Trump Praises WHCA President Weijia Jiang After Shooting at Dinner


Hours after a shooting that sent Secret Service agents rushing President Trump from the stage at the White House Correspondents’ Association dinner on Saturday evening, Mr. Trump held a news conference.

Still wearing his tuxedo, he gave the first question to Weijia Jiang, the president of the association and a White House correspondent for CBS News, and praised her, something he does not usually do with reporters.

“Madam chairman,” he said, “I just want to say you did a fantastic job. What a beautiful evening.”

Ms. Jiang, who played a key role in planning the dinner, had been seated next to Mr. Trump on the stage when shots rang out and delivered a calm announcement to the stunned guests after the shooting suspect was in custody. At the news conference, dressed in her evening gown, she thanked Mr. Trump for his comments before posing her question.

“Can you describe what was going through your mind?” she asked the president. Mr. Trump spoke of how the Secret Service had rushed him from his seat between Ms. Jiang and Melania Trump, the first lady.

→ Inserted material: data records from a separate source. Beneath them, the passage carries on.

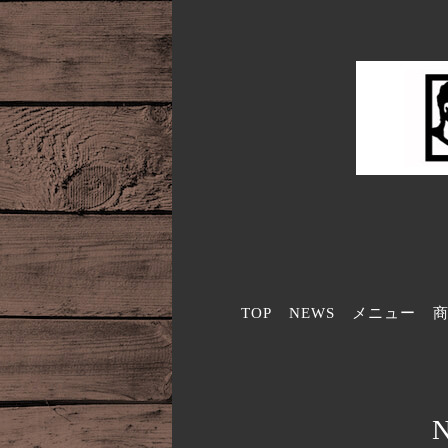
TOP
NEWS
メニュー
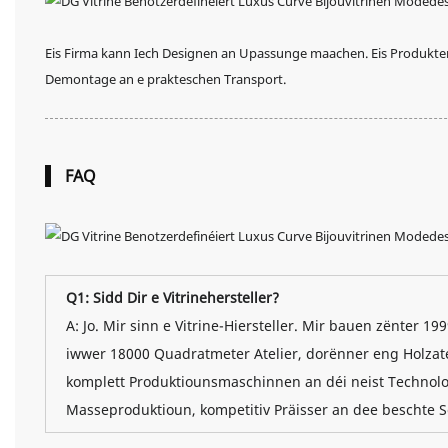
Eis Firma kann Iech Designen an Upassunge maachen. Eis Produkter
Demontage an e prakteschen Transport.
FAQ
Q1: Sidd Dir e Vitrinehersteller?
A: Jo. Mir sinn e Vitrine-Hiersteller. Mir bauen zënter
iwwer 18000 Quadratmeter Atelier, dorënner eng Holzatel
komplett Produktiounsmaschinnen an déi neist Technolog
Masseproduktioun, kompetitiv Präisser an dee beschte S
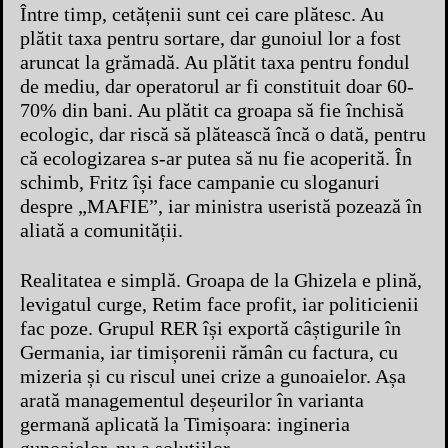
Între timp, cetățenii sunt cei care plătesc. Au
plătit taxa pentru sortare, dar gunoiul lor a fost
aruncat la grămadă. Au plătit taxa pentru fondul
de mediu, dar operatorul ar fi constituit doar 60-
70% din bani. Au plătit ca groapa să fie închisă
ecologic, dar riscă să plătească încă o dată, pentru
că ecologizarea s-ar putea să nu fie acoperită. În
schimb, Fritz își face campanie cu sloganuri
despre „MAFIE”, iar ministra useristă pozează în
aliată a comunității.
Realitatea e simplă. Groapa de la Ghizela e plină,
levigatul curge, Retim face profit, iar politicienii
fac poze. Grupul RER își exportă câștigurile în
Germania, iar timișorenii rămân cu factura, cu
mizeria și cu riscul unei crize a gunoaielor. Așa
arată managementul deșeurilor în varianta
germană aplicată la Timișoara: ingineria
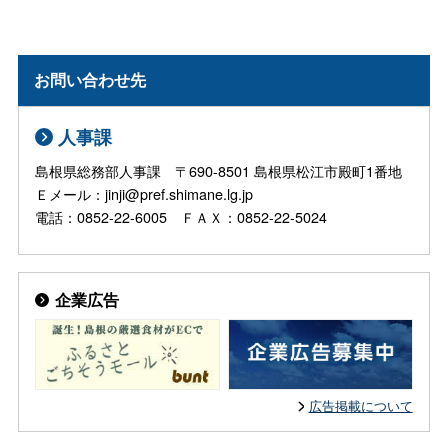
お問い合わせ先
人事課
島根県総務部人事課 〒690-8501 島根県松江市殿町1番地
Ｅメール：jinji@pref.shimane.lg.jp
電話：0852-22-6005 ＦＡＸ：0852-22-5024
企業広告
広告掲載について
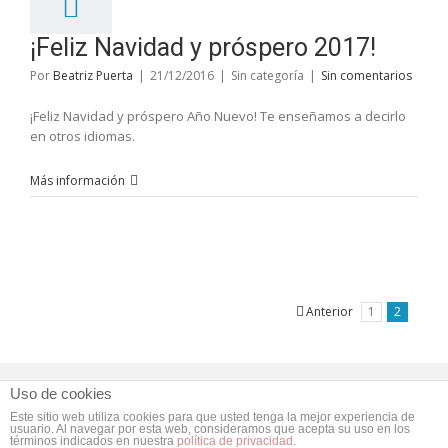
¡Feliz Navidad y próspero 2017!
Por
Beatriz Puerta
|
21/12/2016
|
Sin categoría
|
Sin comentarios
¡Feliz Navidad y próspero Año Nuevo! Te enseñamos a decirlo
en otros idiomas.
Más información
Anterior
1
2
Copyright 2015 Lema Traductores | Todos los derechos
Uso de cookies
reservados |
Aviso legal
|
Política de privacidad
Este sitio web utiliza cookies para que usted tenga la mejor experiencia de
usuario. Al navegar por esta web, consideramos que acepta su uso en los
términos indicados en nuestra
política de privacidad
.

Ms. Jiang later recounted her own experience. Speaking to CBS, she said the dinner had been a moment for administration officials and the news media to mark the importance of the First Amendment. She described how she and Mr. Trump had hit the ground. They were so close that they were touching, she said, before agents evacuated him.

“I had no idea what was going on,” she said.

Afterward, Ms. Jiang retook the stage. With some emotion in her voice, she said that the evening would continue, prompting loud applause. But eventually, an announcement was made that the authorities preferred that the crowd depart.

This was the first time that Mr. Trump, as president, had attended the black-tie dinner, which takes place annually on the last Saturday in April. He had boycotted the event in his first term and did not attend last year.

Ms. Jiang, the first nonwhite woman to lead the correspondents’ association, has sparred with Mr. Trump in the past. In 2020, he abruptly ended a news conference after she pressed him on why he suggested that she “ask China” about coronavirus death rates.

“Sir, why are you saying that to me, specifically?” she said.

Ms. Jiang has described how she was born in China and raised in rural West Virginia, where her parents owned a Chinese restaurant. They often worked 18 hours a day, she said in 2024. “The gift that they gave me was my work ethic,” she said, “and my understanding of what an opportunity it is to be able to do work that we love.”